For years, when observing, I found myself wanting a clock on my observing table when recording observations. I have used either a wrist watch or a cell phone, but looking at these was uncomfortable as these modern devices use bright backlit LCD displays, not a nice night-vision friendly red. The cell phone also has the additional problem of using up its battery quite quickly when out of range of a digital cell tower at some remote observing site. I needed a simple desk clock for my observing setup.
Accuracy was also a question, accurate time is always important when observing. Asteroid occultations, lunar and solar eclipses, iridium flares, twilight, jovian moon transits, the list of things where accurate time is useful is long in astronomy.
The Specs
Of course being a electrical engineer makes designing and building a clock a fairly trivial exercise. But why stop there? Why not build in a few extra features…
- Use red 7-segment LED’s and build in some type of selectable dimming mechanism.
- Why bother setting the clock each time you set it up? Make the clock self setting and very accurate.
- Since the clock is accurate add a serial port to allow the clock to supply accurate time to a laptop when taking astrophotos.
The first was simple, I had used red 7-segment LED’s in projects since I was a teenager. The second took a little more research, how to make the clock accurate and self setting. At first I considered using the WWV short wave radio signal, this would be suitably accurate and available at a remote site. But it turns out decoding the signal is non-trivial, could take quite a while (hours) to sync-up with correct time, and can be a problem with reception, requiring tuning each time.
The answer is to use the GPS system instead. Along with the ability to give accurate latitude and longitude the GPS system also provides exceptionally accurate time. Navigation is all about time, accurate time from several satellites is used to solve the position of each receiver. Each GPS satellite carries an atomic clock and transmits this time signal.
Now you just need a GPS receiver. These can be purchased from several different sources. Small modules that contain all the needed circuitry. Just give the module power and it spits out serial data containing time, latitude, longitude and other useful data. Only a single satellite signal needs to be received to get good time data and a full lock can take as little as 40 seconds, good time data in much less than that.
Getting it Done
It took two evenings of wiring everything together, as well a a few hours in the shop to build the hardware. Add a few more evenings writing microcontroller assembly code to make it all work. The result was a functioning clock that pulled its time from GPS in just a few seconds from power on.
A simple user interface using a single button and a rotary encoder allow control of the clock, including dimming and setting the time zone. Single button presses rotate through the various displays including GPS status, latitude, longitude, universal time and local time.
The LED above the switch pulses with each passing second. At a star party this summer a fellow observer pulled out her short wave radio and tuned it to WWV to compare the accuracy with the radio standard. It was gratifying to watch the indicator LED pulse in perfect sync with the audio beat and the clock display perfect time, at least to the limit of human perception.

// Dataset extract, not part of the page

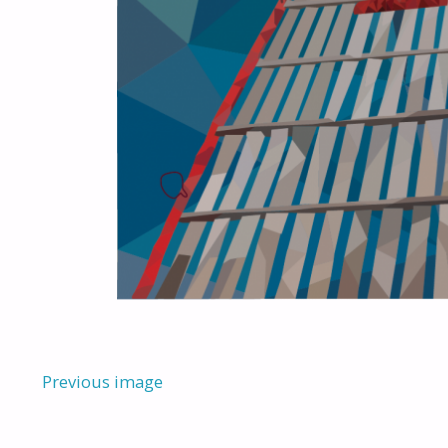
Previous image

now you can tell us what time it is then?
Sounds like a good project posting for http://www.instructables.com
Cool! I’d like to be an EE at Keck!
Most smart phones with touch screens can be put into “airplane mode”, shutting off their Wi-Fi, Bluetooth and cellular radios. This saves battery power and would allow such a device to be used for many, many hours without a recharge or battery swap. This would make it feasible to use one as a fairly accurate clock, and with a suitable “app”, the display could be designed to show the time in any desired color, and using the phone’s screen brightness control, turn it down so as not to impair dark-adaptation. Nonetheless, I still like your specialized hardware solution.
I had used my phone for this, but the display was not very night vision friendly. Besides, this solution was much more fun to build;)
Do you have any schematics and codes for this GPS Clock posted anywhere for us beginners to follow… hopefully learn from? I’d love to do something like this… I can probably figure out much of the wiring from other clock diagrams online but integrating the GPS and (especially) writing the code for it all (whether simple or not) is still far beyond me at this point. Would love to see how to do it (plus it would be great for my night-time telescope use).